Pelo contrário: ele reforça um modelo de especialização regressiva, ancorado na exportação de bens primários com baixo valor agregado.

Gera-se uma ilusão de prosperidade que posterga a necessidade de reindustrialização, de investimento em ciência e tecnologia, de diversificação produtiva.

Ao atender às demandas momentâneas do sistema, o Brasil renuncia, na prática, à construção de uma economia complexa e autônoma.

Fica preso à lógica da dependência funcional, ocupando o lugar que lhe é concedido nas cadeias globais de valor, sem disputar os espaços que exigiriam capacidade tecnológica, inovação e estratégia de Estado.

Diferentemente de países como Coreia do Sul, Vietnã e Índia, que têm construído ativamente sua inserção soberana nos circuitos internacionais, o Brasil parece resignado à sua condição periférica.

Quando os efeitos de uma guerra tarifária nos favorecem momentaneamente, contentamo-nos com o ganho imediato, como se fosse possível fundar um projeto de desenvolvimento sobre a aleatoriedade das brechas conjunturais.

Quando os impactos são adversos, limitamo-nos a lamentar a instabilidade e a reagir de modo errático, muitas vezes aprofundando nossas próprias fragilidades internas.

Em nenhum dos casos mobilizamos uma resposta que aponte para o futuro, com coerência e estratégia.

O que se consolida é uma inserção internacional passiva, reativa, descoordenada e estruturalmente vulnerável, expressão inequívoca da ausência prolongada de um projeto nacional.

Se desejamos romper com esse padrão de dependência, é necessário abandonar a ilusão de que vantagens comparativas espontâneas bastam para promover desenvolvimento.

O que distingue os países que ascendem na hierarquia econômica internacional não é a docilidade com que se adaptam às conjunturas, mas a intencionalidade com que constroem complexidade produtiva.

Isso exige mais do que reformas pontuais ou medidas reativas.

Exige o redesenho de uma política industrial comprometida com o adensamento tecnológico das cadeias produtivas, com a agregação de valor e com o fortalecimento de setores estratégicos.

Implica investir em capital humano, articular universidades e centros de pesquisa ao setor produtivo, e recuperar o papel do Estado como coordenador de processos de transformação estrutural.

Exige, sobretudo, compreender que soberania econômica não se conquista por meio de reações voluntaristas, mas se edifica com planejamento de longo prazo, visão sistêmica e um compromisso inegociável com a superação das desigualdades estruturais que ainda nos confinam ao papel de exportadores de matérias-primas e importadores de tecnologia e bens de alto valor agregado.

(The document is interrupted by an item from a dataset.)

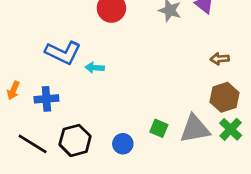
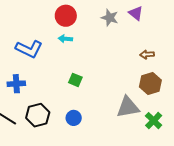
cyan arrow: (95, 68) -> (65, 39), moved
green square: (159, 128) -> (75, 80), moved
green cross: (231, 129) -> (154, 121), moved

Reposicionar o Brasil na economia global não será fruto de gestos simbólicos nem de discursos ocasionalmente proferidos por autoridades políticas nacionais em fóruns multilaterais onde, com frequência, ocupamos o lugar ambíguo de convidados promissores, porém eternamente periféricos.

Trata-se de um processo exigente, que demanda convergência institucional, lucidez estratégica e coragem intelectual para enfrentar os interesses enraizados de elites que prosperam à sombra da estagnação e da perpetuação de nossa subserviência econômica.

Mais do que reagir às circunstâncias, é necessário assumir a responsabilidade de moldá-las.

E isso só é possível quando um país se reconhece não como espectador tolerado de sua própria trajetória, mas como sujeito histórico dotado da vontade e da capacidade de reescrevê-la.